For each line below, return an exact copy.

Collected data
BEGIN
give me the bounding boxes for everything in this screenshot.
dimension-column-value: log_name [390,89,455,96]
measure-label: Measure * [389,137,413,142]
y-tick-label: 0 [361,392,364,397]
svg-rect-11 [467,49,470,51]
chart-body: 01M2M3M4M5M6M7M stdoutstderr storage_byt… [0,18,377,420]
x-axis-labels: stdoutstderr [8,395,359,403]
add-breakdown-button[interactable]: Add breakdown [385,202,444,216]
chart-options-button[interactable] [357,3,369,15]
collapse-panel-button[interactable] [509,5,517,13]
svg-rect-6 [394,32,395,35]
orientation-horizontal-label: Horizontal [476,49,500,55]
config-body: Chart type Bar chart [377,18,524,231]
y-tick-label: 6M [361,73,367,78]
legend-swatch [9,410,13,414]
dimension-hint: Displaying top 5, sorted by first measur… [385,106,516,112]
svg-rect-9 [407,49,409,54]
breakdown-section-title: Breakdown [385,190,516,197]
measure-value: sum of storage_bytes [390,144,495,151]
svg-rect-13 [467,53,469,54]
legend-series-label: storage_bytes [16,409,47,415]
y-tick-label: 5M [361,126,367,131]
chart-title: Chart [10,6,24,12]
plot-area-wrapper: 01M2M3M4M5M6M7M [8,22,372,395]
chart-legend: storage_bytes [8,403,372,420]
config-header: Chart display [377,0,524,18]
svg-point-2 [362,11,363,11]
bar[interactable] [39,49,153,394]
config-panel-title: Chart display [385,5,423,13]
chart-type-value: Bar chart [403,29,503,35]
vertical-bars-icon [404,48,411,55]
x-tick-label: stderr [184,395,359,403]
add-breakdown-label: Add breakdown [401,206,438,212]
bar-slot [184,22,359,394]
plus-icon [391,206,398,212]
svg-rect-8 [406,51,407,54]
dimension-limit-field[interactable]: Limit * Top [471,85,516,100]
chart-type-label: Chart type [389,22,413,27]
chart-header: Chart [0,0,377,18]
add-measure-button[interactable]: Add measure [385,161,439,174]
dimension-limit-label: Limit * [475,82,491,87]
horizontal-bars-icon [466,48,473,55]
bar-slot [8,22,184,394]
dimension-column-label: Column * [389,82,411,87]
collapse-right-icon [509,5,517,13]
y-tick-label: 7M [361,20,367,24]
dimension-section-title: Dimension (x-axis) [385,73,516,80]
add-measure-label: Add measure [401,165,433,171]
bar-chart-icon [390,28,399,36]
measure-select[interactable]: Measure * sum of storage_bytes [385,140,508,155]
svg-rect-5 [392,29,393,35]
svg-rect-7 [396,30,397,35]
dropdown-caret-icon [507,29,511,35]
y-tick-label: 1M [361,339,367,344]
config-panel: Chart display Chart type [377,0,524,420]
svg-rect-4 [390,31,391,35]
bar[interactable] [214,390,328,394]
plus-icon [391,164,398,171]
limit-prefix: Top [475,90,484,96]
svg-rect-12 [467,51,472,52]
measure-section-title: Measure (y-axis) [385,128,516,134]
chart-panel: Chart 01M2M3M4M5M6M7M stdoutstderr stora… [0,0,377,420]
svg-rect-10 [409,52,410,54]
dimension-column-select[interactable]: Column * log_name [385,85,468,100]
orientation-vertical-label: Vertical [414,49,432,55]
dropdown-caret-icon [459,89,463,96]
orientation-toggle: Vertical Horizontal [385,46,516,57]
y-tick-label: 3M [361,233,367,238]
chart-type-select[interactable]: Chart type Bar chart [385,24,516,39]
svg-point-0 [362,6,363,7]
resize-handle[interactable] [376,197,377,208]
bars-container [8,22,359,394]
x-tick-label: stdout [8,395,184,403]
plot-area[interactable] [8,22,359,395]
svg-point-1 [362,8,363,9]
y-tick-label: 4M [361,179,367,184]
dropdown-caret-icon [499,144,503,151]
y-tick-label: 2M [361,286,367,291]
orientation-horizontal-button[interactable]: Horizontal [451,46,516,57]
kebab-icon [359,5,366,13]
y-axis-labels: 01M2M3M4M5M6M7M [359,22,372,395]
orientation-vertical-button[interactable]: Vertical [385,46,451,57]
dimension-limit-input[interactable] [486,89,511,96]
END
### Output for this task
give me the bounding boxes for everything in this screenshot.
dimension-column-value: log_name [390,89,455,96]
measure-label: Measure * [389,137,413,142]
y-tick-label: 0 [361,392,364,397]
svg-rect-11 [467,49,470,51]
chart-body: 01M2M3M4M5M6M7M stdoutstderr storage_byt… [0,18,377,420]
x-axis-labels: stdoutstderr [8,395,359,403]
add-breakdown-button[interactable]: Add breakdown [385,202,444,216]
chart-options-button[interactable] [357,3,369,15]
collapse-panel-button[interactable] [509,5,517,13]
svg-rect-6 [394,32,395,35]
orientation-horizontal-label: Horizontal [476,49,500,55]
config-body: Chart type Bar chart [377,18,524,231]
y-tick-label: 6M [361,73,367,78]
legend-swatch [9,410,13,414]
dimension-hint: Displaying top 5, sorted by first measur… [385,106,516,112]
svg-rect-9 [407,49,409,54]
breakdown-section-title: Breakdown [385,190,516,197]
measure-value: sum of storage_bytes [390,144,495,151]
svg-rect-13 [467,53,469,54]
legend-series-label: storage_bytes [16,409,47,415]
y-tick-label: 5M [361,126,367,131]
chart-title: Chart [10,6,24,12]
plot-area-wrapper: 01M2M3M4M5M6M7M [8,22,372,395]
chart-legend: storage_bytes [8,403,372,420]
config-header: Chart display [377,0,524,18]
svg-point-2 [362,11,363,11]
bar[interactable] [39,49,153,394]
config-panel-title: Chart display [385,5,423,13]
chart-type-value: Bar chart [403,29,503,35]
vertical-bars-icon [404,48,411,55]
x-tick-label: stderr [184,395,359,403]
add-breakdown-label: Add breakdown [401,206,438,212]
bar-slot [184,22,359,394]
plus-icon [391,206,398,212]
svg-rect-8 [406,51,407,54]
dimension-limit-field[interactable]: Limit * Top [471,85,516,100]
chart-type-label: Chart type [389,22,413,27]
chart-header: Chart [0,0,377,18]
add-measure-button[interactable]: Add measure [385,161,439,174]
dimension-limit-label: Limit * [475,82,491,87]
horizontal-bars-icon [466,48,473,55]
bar-slot [8,22,184,394]
dimension-column-label: Column * [389,82,411,87]
collapse-right-icon [509,5,517,13]
y-tick-label: 7M [361,20,367,24]
dimension-section-title: Dimension (x-axis) [385,73,516,80]
add-measure-label: Add measure [401,165,433,171]
bar-chart-icon [390,28,399,36]
measure-select[interactable]: Measure * sum of storage_bytes [385,140,508,155]
svg-rect-5 [392,29,393,35]
svg-rect-7 [396,30,397,35]
dropdown-caret-icon [507,29,511,35]
y-tick-label: 1M [361,339,367,344]
config-panel: Chart display Chart type [377,0,524,420]
svg-rect-4 [390,31,391,35]
bar[interactable] [214,390,328,394]
plus-icon [391,164,398,171]
limit-prefix: Top [475,90,484,96]
svg-rect-12 [467,51,472,52]
measure-section-title: Measure (y-axis) [385,128,516,134]
chart-panel: Chart 01M2M3M4M5M6M7M stdoutstderr stora… [0,0,377,420]
svg-rect-10 [409,52,410,54]
dimension-column-select[interactable]: Column * log_name [385,85,468,100]
orientation-vertical-label: Vertical [414,49,432,55]
dropdown-caret-icon [459,89,463,96]
orientation-toggle: Vertical Horizontal [385,46,516,57]
y-tick-label: 3M [361,233,367,238]
chart-type-select[interactable]: Chart type Bar chart [385,24,516,39]
svg-point-0 [362,6,363,7]
resize-handle[interactable] [376,197,377,208]
bars-container [8,22,359,394]
x-tick-label: stdout [8,395,184,403]
plot-area[interactable] [8,22,359,395]
svg-point-1 [362,8,363,9]
y-tick-label: 4M [361,179,367,184]
dropdown-caret-icon [499,144,503,151]
y-tick-label: 2M [361,286,367,291]
orientation-horizontal-button[interactable]: Horizontal [451,46,516,57]
kebab-icon [359,5,366,13]
y-axis-labels: 01M2M3M4M5M6M7M [359,22,372,395]
orientation-vertical-button[interactable]: Vertical [385,46,451,57]
dimension-limit-input[interactable] [486,89,511,96]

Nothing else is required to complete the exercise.